Is there some fundamental difference between using medicine to make a sick person well, and making a healthy person more than healthy? Is there a line between enhancement and therapy? Opponents accuse transhumanists of defying nature in some inexcusable way. But how do we define “nature” – and, how will our laws define it? By one definition of nature, everything we do is natural—in accordance with natural law. By another definition, almost everything we do is unnatural, requiring artifice – but many of those things are morally acceptable, even good. No one has successfully defined nature in a way that condemns something because it is “unnatural.”
Perhaps the most serious concern is societal – the benefits of emerging technologies may favor the rich over the poor, increasing barriers between social classes. This concern is legitimate, and transhumanist thinkers are well aware of it. Much of their work is devoted to discerning how new technologies can be distributed equitably, within reasonable bounds.

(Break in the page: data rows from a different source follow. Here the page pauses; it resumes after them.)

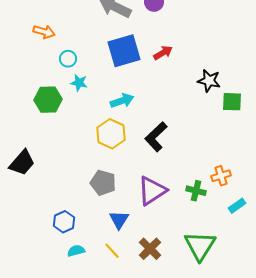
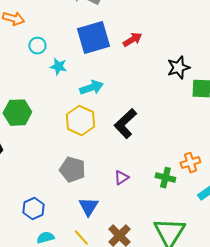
black star: (209, 81) -> (178, 68), turned -30
cyan star: (79, 83) -> (58, 67), moved
green hexagon: (48, 100) -> (17, 113), moved
purple triangle: (152, 191) -> (121, 178), size x0.5

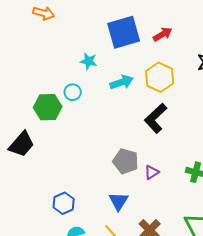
cyan circle: (37, 46) -> (73, 92), moved
yellow hexagon: (80, 121) -> (160, 77), moved
gray pentagon: (72, 170) -> (126, 161), moved

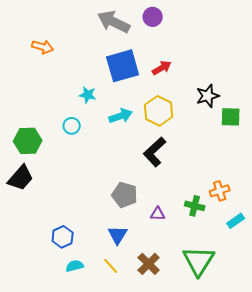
green hexagon: (48, 107) -> (28, 141), moved
purple triangle: (152, 172) -> (158, 214), moved, turned 35

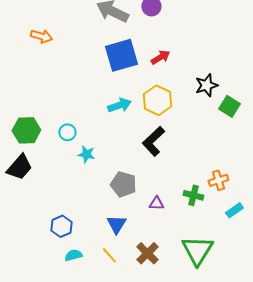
cyan star: (88, 95) -> (86, 154), moved
green square: (231, 117) -> (229, 106), turned 30
cyan circle: (72, 126) -> (67, 132), moved

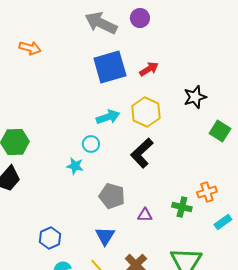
green square: (229, 106) -> (220, 131), moved
cyan circle: (67, 132) -> (91, 144), moved

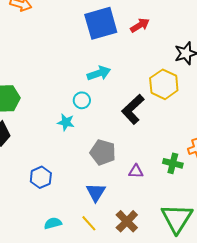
yellow hexagon: (146, 112) -> (164, 84), moved
blue hexagon: (50, 238) -> (41, 177), moved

Transhumanists are sometimes accused of being reckless, irresponsible, or naïve – of wanting to move too quickly for societies and ecological systems to adapt. But transhumanists, again, are well aware of these issues, and many of their discussions are about the dangers as much as the promises of rapid technological change. This charge is unfair to transhumanist thinkers who spend much of their time assessing the risks of moving ahead with change – and the risks of not moving ahead. Many of the cures we create for illnesses can also be used to enhance healthy people. Will we deny people treatment while we hesitate? Will we be blamed one day for the countless deaths we fail to prevent? Might it even be called murder?
These issues are discussed with passion by transhumanists, bioethicists, scientists, economists, theologians, sociologists, psychologists, and legislators. Reports and think tanks have been sponsored by the National Science Foundation, DARPA, the EU, Google, NASA, and multiple governments. Transhumanist thinkers have developed sophisticated concepts, which are constantly debated and refined.
Transhumanism, then, is not just a philosophy. It is a broad cultural and intellectual movement, with no central body of dogma. The essential idea, however, is increasingly familiar; each day, it becomes easier to believe.
It's a natural reaction to the steady march of progress, full of caution and hope, innovation and courage, looking ahead to the technological marvels our future could hold.